State Isn't the Only Winner
Beyond just finding innovative ways to raise revenue for the state, My Plates is also dedicating its efforts to donate back to charities and colleges across the nation.
Their website gives customers the option to browse a plethora of agencies
which will benefit through the purchase of a specialty plate. From education funds to medical research, the National Breast Cancer Foundation and the World Wildlife Fund, they offer over 100 plates, available for cars, motorcycles and trailers, that each benefit a different state fund, charity, or national cause.
One of its biggest ventures just this month has been supporting the medical research for a cure of breast cancer. For all of September, Farrar told the Digital Journal that My Plates will donate $10 to the National Breast Cancer Foundation for every “Pink” plate sold.
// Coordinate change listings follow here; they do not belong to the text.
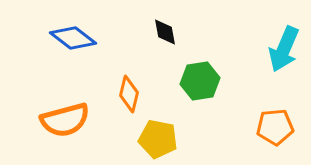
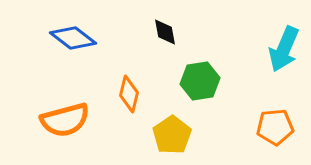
yellow pentagon: moved 14 px right, 4 px up; rotated 27 degrees clockwise
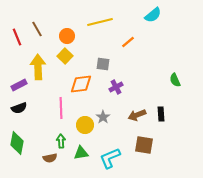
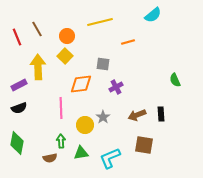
orange line: rotated 24 degrees clockwise
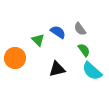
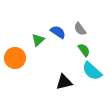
green triangle: rotated 32 degrees clockwise
black triangle: moved 7 px right, 13 px down
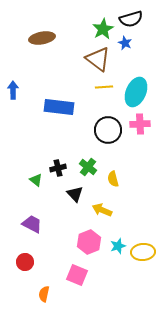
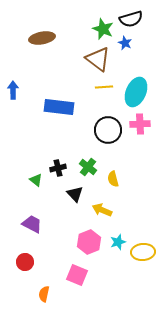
green star: rotated 20 degrees counterclockwise
cyan star: moved 4 px up
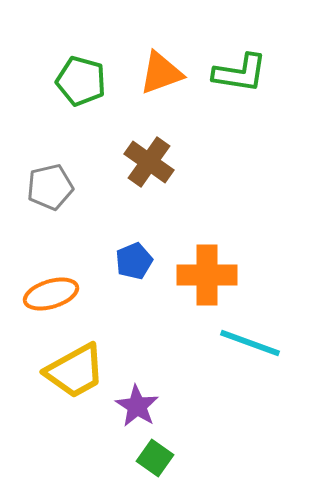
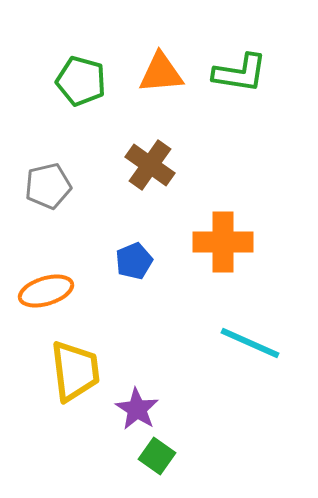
orange triangle: rotated 15 degrees clockwise
brown cross: moved 1 px right, 3 px down
gray pentagon: moved 2 px left, 1 px up
orange cross: moved 16 px right, 33 px up
orange ellipse: moved 5 px left, 3 px up
cyan line: rotated 4 degrees clockwise
yellow trapezoid: rotated 68 degrees counterclockwise
purple star: moved 3 px down
green square: moved 2 px right, 2 px up
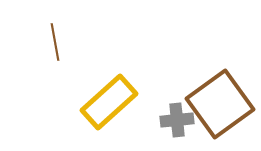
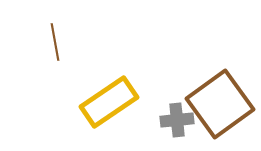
yellow rectangle: rotated 8 degrees clockwise
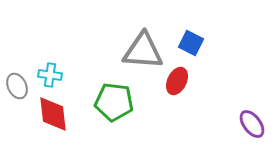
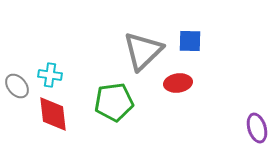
blue square: moved 1 px left, 2 px up; rotated 25 degrees counterclockwise
gray triangle: rotated 48 degrees counterclockwise
red ellipse: moved 1 px right, 2 px down; rotated 56 degrees clockwise
gray ellipse: rotated 15 degrees counterclockwise
green pentagon: rotated 15 degrees counterclockwise
purple ellipse: moved 5 px right, 4 px down; rotated 20 degrees clockwise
In addition to supporting charitable causes, My Plates also offers a variety of collegiate-themed plates that benefit university scholarship funds.
In the spirit of competition, they have broken the colleges up into “divisions” much as they are in real life, and which ever university sells 100 plates in first will receive $2,000 from My Plates for scholarship funds. Additionally, any schools that reach the 100 plate mark after the winner is declared will still receive $1,000 for scholarship funds.
To check how your school is doing, visit the “Plate Playoffs
The business venture embarked upon by Farrar with My Plates has surely seen a great deal of success in each one of its outlets in just the few short years it has been operating.
“There is a whole host of reasons as to why people buy,” he said. “Birthdays, graduation, anniversaries, even to support their college or sports teams. People already customize their car, so why not take it one step further and add your own personal signature.”
With a great amount of revenue planned to be added into the state fund, it’s a wonder why other states have yet to approach Farrar with proposals of expansion.
“In a formal sense, no, I have not been approached by representatives of other states,” he said. “There have been some brief inquiries, but right now our focus is on Texas. We want to make sure this program is the best it can be here before we expand to other states.”
Farrar said one of the main pillars of his business was providing impeccable customer service, another main reason why he wants to keep its focus in the Lone Star State.
Is My Plates looking at other states to expand?
“[Legislators in Texas] were the ones who stepped forward and offered this partnership,” he said. “Our goal is to revive the economy there and contribute as much as we can back to the state. We’re not taking our focus off them until we accomplish that.”